Records supplied Start Marker
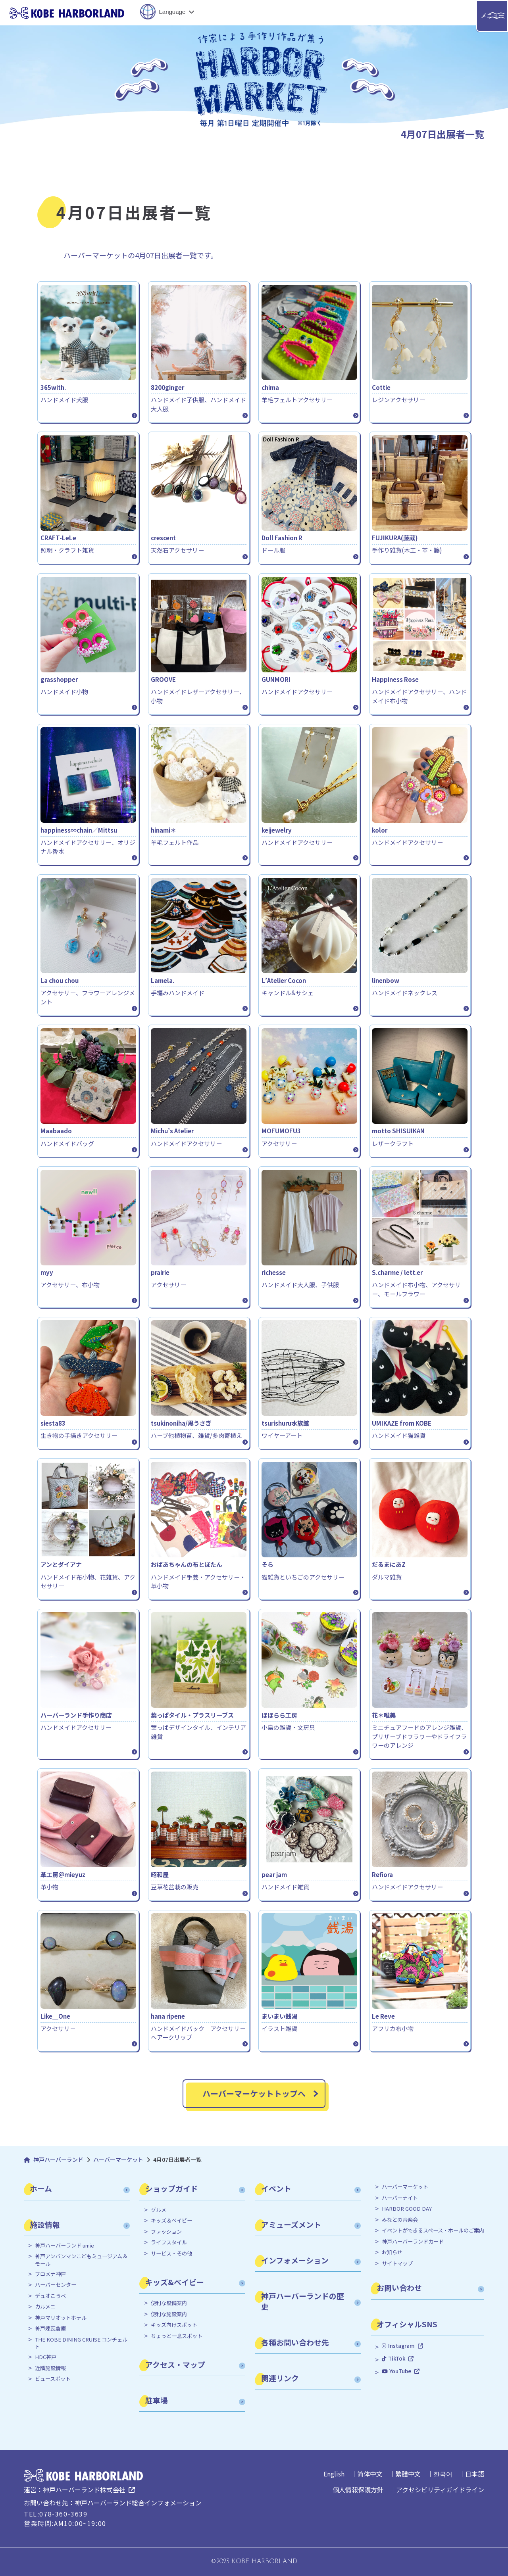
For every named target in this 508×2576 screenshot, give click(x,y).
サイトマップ (397, 2263)
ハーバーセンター (55, 2284)
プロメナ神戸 (50, 2274)
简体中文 (370, 2473)
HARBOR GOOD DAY (407, 2208)
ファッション (166, 2231)
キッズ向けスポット (174, 2324)
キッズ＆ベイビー (171, 2220)
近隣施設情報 (50, 2368)
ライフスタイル (169, 2242)
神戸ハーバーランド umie (64, 2245)
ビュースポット (53, 2378)
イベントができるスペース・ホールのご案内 (433, 2230)
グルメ (158, 2209)
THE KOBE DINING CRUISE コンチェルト (81, 2343)
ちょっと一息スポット (176, 2336)
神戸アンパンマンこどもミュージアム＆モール (81, 2260)
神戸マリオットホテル (61, 2317)
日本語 (474, 2473)
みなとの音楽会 (400, 2219)
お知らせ (392, 2252)
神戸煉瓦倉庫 (50, 2328)
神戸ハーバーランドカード (413, 2241)
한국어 (442, 2473)
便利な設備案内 (169, 2303)
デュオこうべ (50, 2296)
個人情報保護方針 (358, 2489)
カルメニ (45, 2306)
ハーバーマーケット (405, 2186)
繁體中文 (408, 2473)
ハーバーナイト (400, 2198)
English (333, 2473)
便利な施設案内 (169, 2314)
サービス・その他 (171, 2253)
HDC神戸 (45, 2357)
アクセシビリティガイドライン (440, 2489)
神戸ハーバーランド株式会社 (84, 2489)
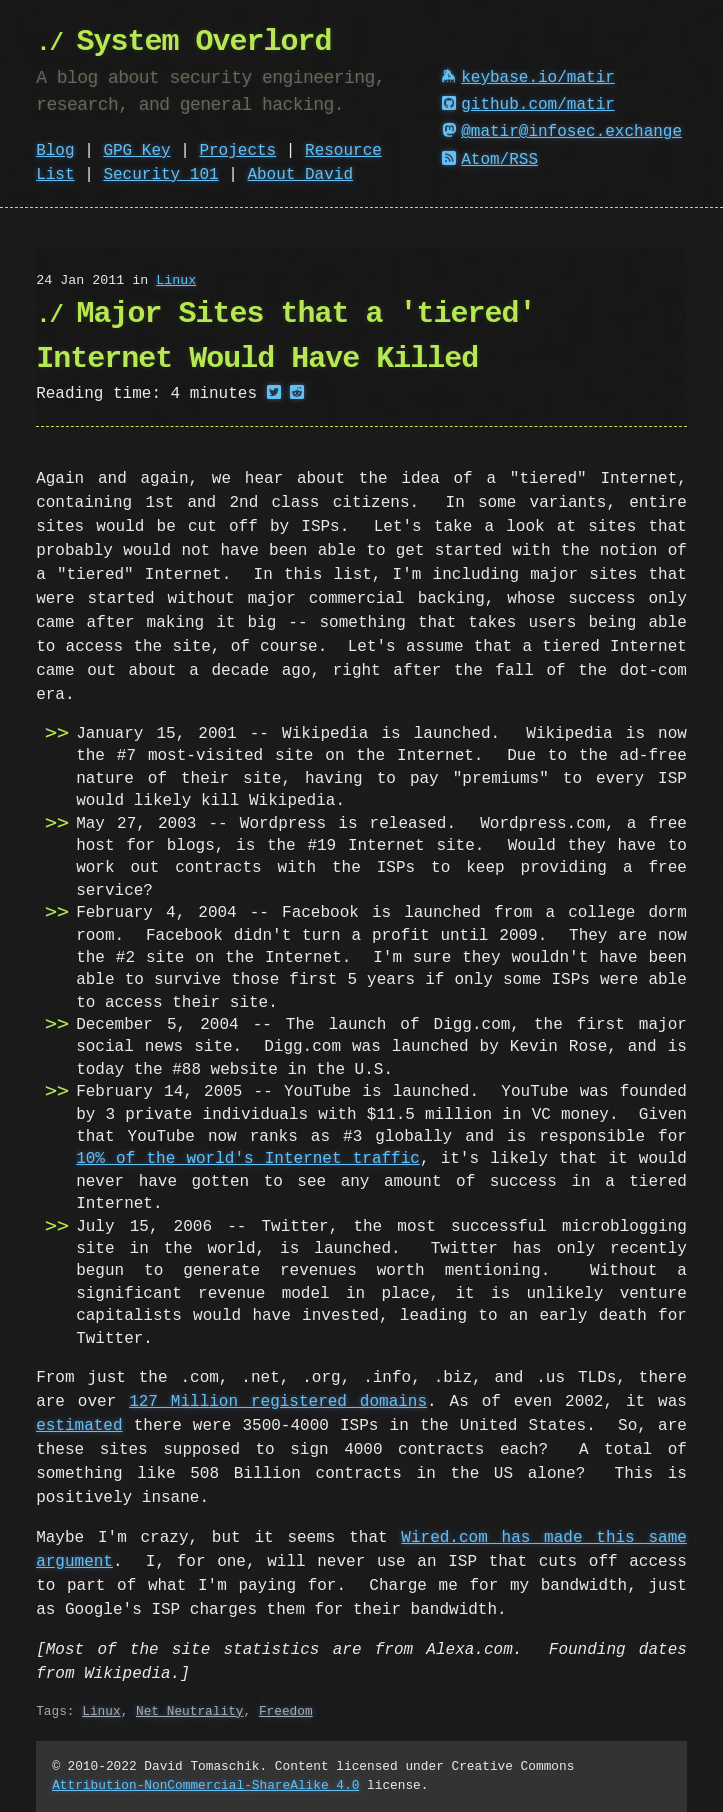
Records supplied End Marker
Problem to work on – No pictures go in the copy. Set down all the data exactly.

Answer section –
For every named target in this 508×2576 screenshot, give click(x,y).
サイトマップ (397, 2263)
ハーバーセンター (55, 2284)
プロメナ神戸 (50, 2274)
简体中文 (370, 2473)
HARBOR GOOD DAY (407, 2208)
ファッション (166, 2231)
キッズ向けスポット (174, 2324)
キッズ＆ベイビー (171, 2220)
近隣施設情報 (50, 2368)
ライフスタイル (169, 2242)
神戸ハーバーランド umie (64, 2245)
ビュースポット (53, 2378)
イベントができるスペース・ホールのご案内 (433, 2230)
グルメ (158, 2209)
THE KOBE DINING CRUISE コンチェルト (81, 2343)
ちょっと一息スポット (176, 2336)
神戸アンパンマンこどもミュージアム＆モール (81, 2260)
神戸マリオットホテル (61, 2317)
日本語 (474, 2473)
みなとの音楽会 (400, 2219)
お知らせ (392, 2252)
神戸煉瓦倉庫 (50, 2328)
神戸ハーバーランドカード (413, 2241)
한국어 (442, 2473)
便利な設備案内 (169, 2303)
デュオこうべ (50, 2296)
個人情報保護方針 (358, 2489)
カルメニ (45, 2306)
ハーバーマーケット (405, 2186)
繁體中文 (408, 2473)
ハーバーナイト (400, 2198)
English (333, 2473)
便利な施設案内 (169, 2314)
サービス・その他 (171, 2253)
HDC神戸 (45, 2357)
アクセシビリティガイドライン (440, 2489)
神戸ハーバーランド株式会社 (84, 2489)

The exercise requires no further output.